I’m with Qadgop. Given that, go get tested. Or, at the very least, run to Target/WalMart and buy one of their cheapo glucose meters and test right away in the morning when you wake up. If you get anything above 126, head to the doctor. If you get significantly above (I’ll let Qadgop give an exact number, but I’ve heard DKA can start as low as 250), head to the ER.
The deal with LADA is that it doesn’t take years (like the OP was describing) to get to the point of near complete insulin deficiency. A lot of doctors assume the high blood sugar is due to type 2, prescribe metformin, and then within a few months the patient ends up in the ER in ketoacidosis with a blood sugar of over 500 and THEN LADA is diagnosed. You’ve got a good doc to catch it so fast!
In short, LADA can start in a very subtle way, but it definitely doesn’t take years to make itself loudly known.
OK, yeah, that makes sense - it can present slower than typical T1 in kids, but not YEARS slower.
He actually didn’t, neither did the local endocrinologist I visited. They both said I had T2. I was the one who suspected I was really T1, after reading any and all I could about it, including a Physician’s Diabetes Desk Reference. I just wasn’t responding to the T2 drugs, nor did I have the typical T2 lifestyle (I ate fewer carbs & a healthier diet overall than the “T2 diet info” they gave me, and exercised WAY more.)

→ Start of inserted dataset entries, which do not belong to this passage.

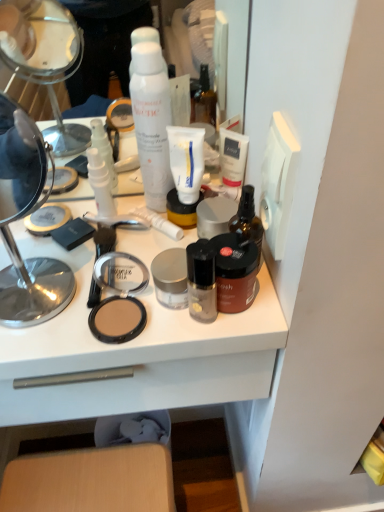 This screenshot has width=384, height=512. Find the location of `free space in front of white matte shaving cream at center`. free space in front of white matte shaving cream at center is located at coordinates (129, 289). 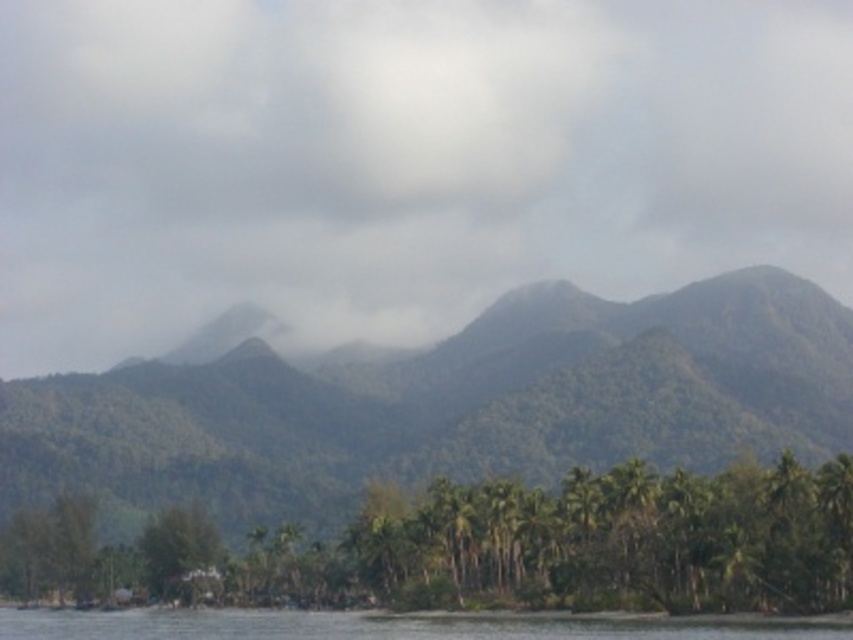 Question: Can you confirm if white fluffy cloud at upper center is bigger than clear water at lower center?

Choices:
 (A) yes
 (B) no

Answer: (A)

Question: Which of the following is the closest to the observer?

Choices:
 (A) (697, 556)
 (B) (259, 618)

Answer: (A)

Question: Does green leafy mountain at center appear over clear water at lower center?

Choices:
 (A) yes
 (B) no

Answer: (A)

Question: Estimate the real-world distances between objects in this image. Which object is farther from the white fluffy cloud at upper center?

Choices:
 (A) green leafy trees at lower center
 (B) clear water at lower center

Answer: (B)

Question: Which object is the farthest from the white fluffy cloud at upper center?

Choices:
 (A) clear water at lower center
 (B) green leafy mountain at center

Answer: (A)

Question: Is white fluffy cloud at upper center further to camera compared to green leafy mountain at center?

Choices:
 (A) yes
 (B) no

Answer: (A) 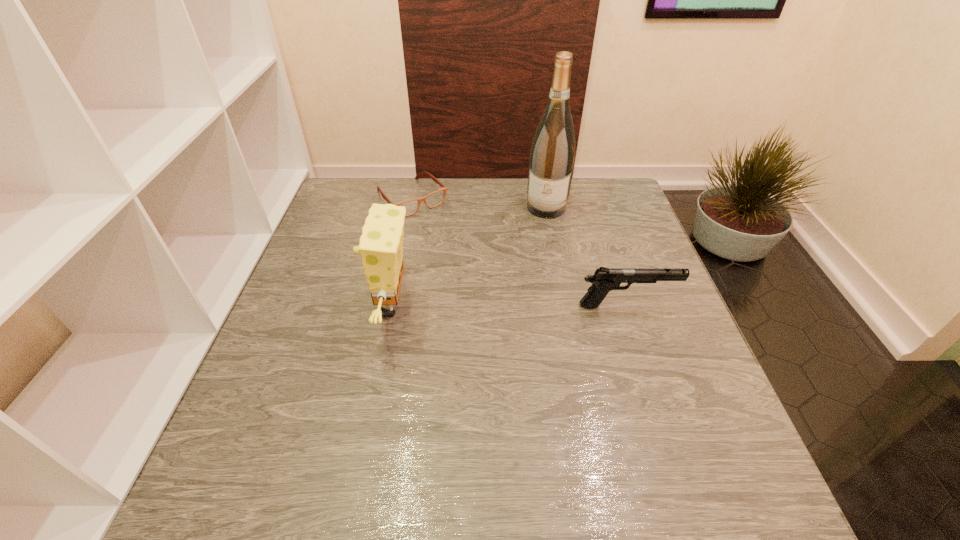 Find the location of `vacant space that's between the second shortest object and the shortest object`. vacant space that's between the second shortest object and the shortest object is located at coordinates (519, 252).

Find the location of `free space between the tallest object and the third tallest object`. free space between the tallest object and the third tallest object is located at coordinates (587, 256).

This screenshot has height=540, width=960. I want to click on unoccupied area between the sponge and the wine bottle, so click(468, 256).

You are a GUI agent. You are given a task and a screenshot of the screen. Output one action in this format:
    pyautogui.click(x=<x>, y=<y>)
    Task: Click on the free space that is in between the third tallest object and the spectacles
    This screenshot has height=540, width=960.
    Given the screenshot: What is the action you would take?
    pyautogui.click(x=519, y=252)

Find the location of a particular element. vacant point located between the wine bottle and the second tallest object is located at coordinates (468, 256).

The height and width of the screenshot is (540, 960). Identify the location of object that stands as the third closest to the wine bottle. (381, 242).

Where is `the third closest object relative to the tallest object`? the third closest object relative to the tallest object is located at coordinates (381, 242).

I want to click on free space that satisfies the following two spatial constraints: 1. on the front side of the spectacles; 2. at the aiming end of the gun, so click(x=390, y=306).

Where is `free location that satisfies the following two spatial constraints: 1. on the front side of the shortest object; 2. on the left side of the tallest object`? The image size is (960, 540). free location that satisfies the following two spatial constraints: 1. on the front side of the shortest object; 2. on the left side of the tallest object is located at coordinates (410, 207).

You are a GUI agent. You are given a task and a screenshot of the screen. Output one action in this format:
    pyautogui.click(x=<x>, y=<y>)
    Task: Click on the vacant space that satisfies the following two spatial constraints: 1. on the front side of the tallest object; 2. at the aiming end of the second shortest object
    
    Given the screenshot: What is the action you would take?
    pyautogui.click(x=565, y=306) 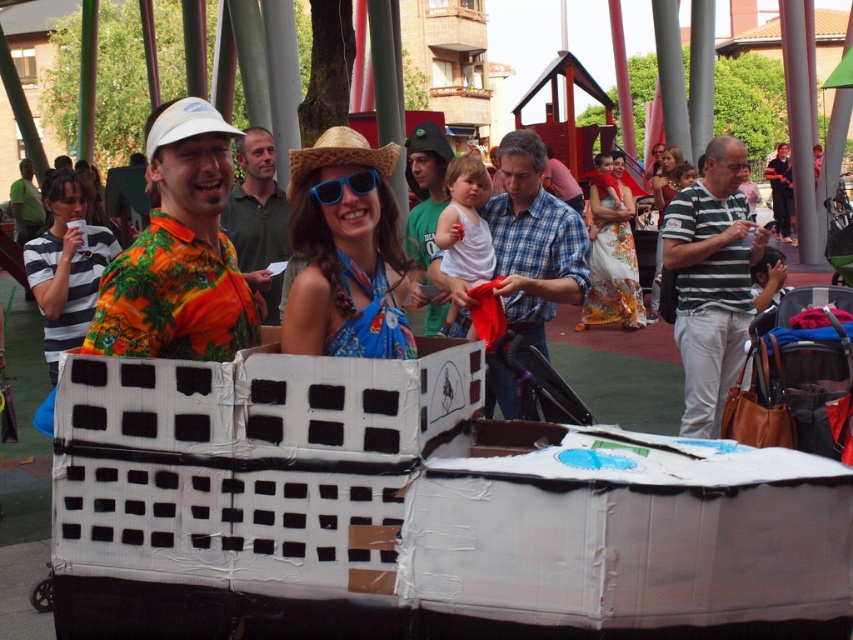 You are a photographer at the event and want to capture a closeup shot of both the blue fabric dress at center and the blue plastic goggles at center. Which object should you zoom in on first to ensure it fits in the frame without cropping?

The blue fabric dress at center is bigger than the blue plastic goggles at center, so you should zoom in on the blue fabric dress at center first to ensure it fits in the frame without cropping.

You are standing at the center of the image and want to find the blue plaid shirt at center. According to the coordinates provided, in which direction should you look to locate it?

The blue plaid shirt at center is located at coordinates point (534, 241), which means it is positioned slightly to the left and above the center of the image. So, you should look to the upper left direction from the center to find it.

You are a photographer at the event and want to capture a photo that includes both the blue fabric dress at center and the blue plastic goggles at center. Which object should you focus on first to ensure both are in the frame?

The blue fabric dress at center is below the blue plastic goggles at center, so you should focus on the blue plastic goggles at center first to ensure both are in the frame. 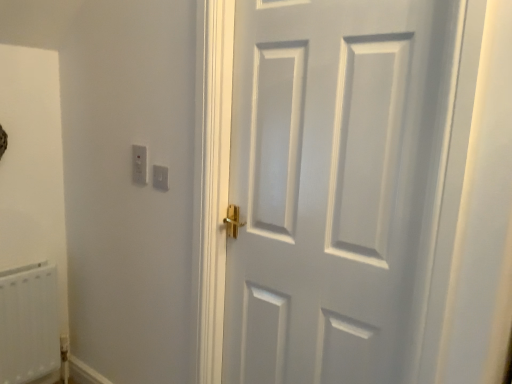 Question: Does white plastic radiator at lower left have a lesser height compared to white matte door at center?

Choices:
 (A) no
 (B) yes

Answer: (B)

Question: Is white plastic radiator at lower left positioned behind white matte door at center?

Choices:
 (A) no
 (B) yes

Answer: (B)

Question: Can you confirm if white plastic radiator at lower left is smaller than white matte door at center?

Choices:
 (A) yes
 (B) no

Answer: (A)

Question: Would you say white matte door at center is part of white plastic radiator at lower left's contents?

Choices:
 (A) yes
 (B) no

Answer: (B)

Question: Are white plastic radiator at lower left and white matte door at center beside each other?

Choices:
 (A) yes
 (B) no

Answer: (B)

Question: Is white matte door at center wider or thinner than white plastic radiator at lower left?

Choices:
 (A) thin
 (B) wide

Answer: (A)

Question: Is white matte door at center bigger or smaller than white plastic radiator at lower left?

Choices:
 (A) big
 (B) small

Answer: (A)

Question: Which is correct: white matte door at center is inside white plastic radiator at lower left, or outside of it?

Choices:
 (A) inside
 (B) outside

Answer: (B)

Question: Is point (343, 110) closer or farther from the camera than point (30, 362)?

Choices:
 (A) farther
 (B) closer

Answer: (B)

Question: Considering the relative positions of white plastic light switch at upper left and white matte door at center in the image provided, is white plastic light switch at upper left to the left or to the right of white matte door at center?

Choices:
 (A) left
 (B) right

Answer: (A)

Question: Is point (165, 188) positioned closer to the camera than point (361, 178)?

Choices:
 (A) closer
 (B) farther

Answer: (B)

Question: From a real-world perspective, relative to white matte door at center, is white plastic light switch at upper left vertically above or below?

Choices:
 (A) below
 (B) above

Answer: (B)

Question: Is white plastic light switch at upper left inside or outside of white matte door at center?

Choices:
 (A) inside
 (B) outside

Answer: (B)

Question: From a real-world perspective, is white plastic light switch at upper left positioned above or below white plastic radiator at lower left?

Choices:
 (A) below
 (B) above

Answer: (B)

Question: Does point (156, 183) appear closer or farther from the camera than point (16, 302)?

Choices:
 (A) farther
 (B) closer

Answer: (B) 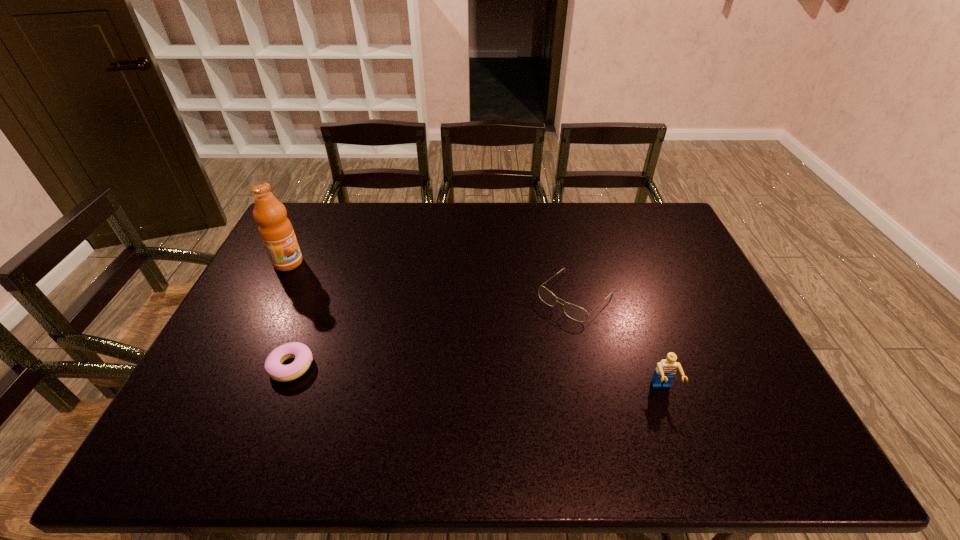 Find the location of a particular element. The image size is (960, 540). the shortest object is located at coordinates (273, 365).

Where is `the second object from left to right`? The image size is (960, 540). the second object from left to right is located at coordinates (273, 365).

Find the location of a particular element. Lego is located at coordinates (665, 371).

Locate an element on the screen. the second tallest object is located at coordinates (665, 371).

What are the coordinates of `spectacles` in the screenshot? It's located at (574, 312).

The image size is (960, 540). In order to click on the second shortest object in this screenshot , I will do `click(574, 312)`.

The height and width of the screenshot is (540, 960). Find the location of `the leftmost object`. the leftmost object is located at coordinates (276, 231).

The image size is (960, 540). I want to click on fruit juice, so click(276, 231).

At what (x,y) coordinates should I click in order to perform the action: click on vacant region located on the right of the doughnut. Please return your answer as a coordinate pair (x, y). The width and height of the screenshot is (960, 540). Looking at the image, I should click on (333, 366).

The width and height of the screenshot is (960, 540). I want to click on vacant region located on the front-facing side of the third tallest object, so click(514, 355). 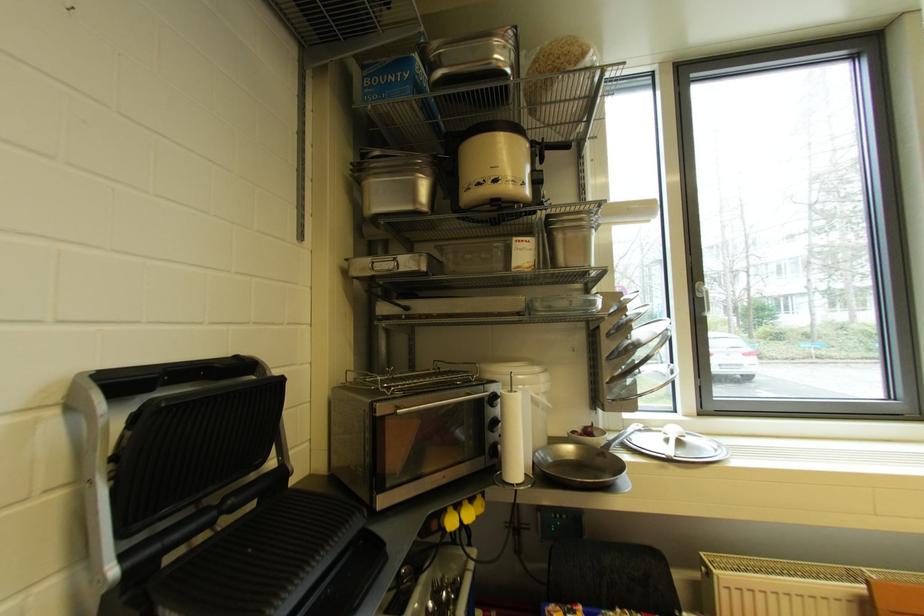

It took going to Joslin Diabetes Clinic in Boston to find an Endo who confirmed my suspicions. And she did so, within 5 minutes of my first meeting with her. She looked at the blood glucose charts I’d been keeping, along with the blood work they’d done, and said “I don’t think you’re Type 2, I think you’re Type 1”. I almost kissed her at that point, I’d spent several months being miserable, eating no carbs, and trying to figure out why my body didn’t seem to respond to any drugs.
Of course, there’s always Diabetes type 1.5 (LADA, or latent autoimmune diabetes of adulthood) to confuse the picture. Plus a bunch of other of even smaller niche diabetic types, including CFRD (cystic fibrosis related diabetes).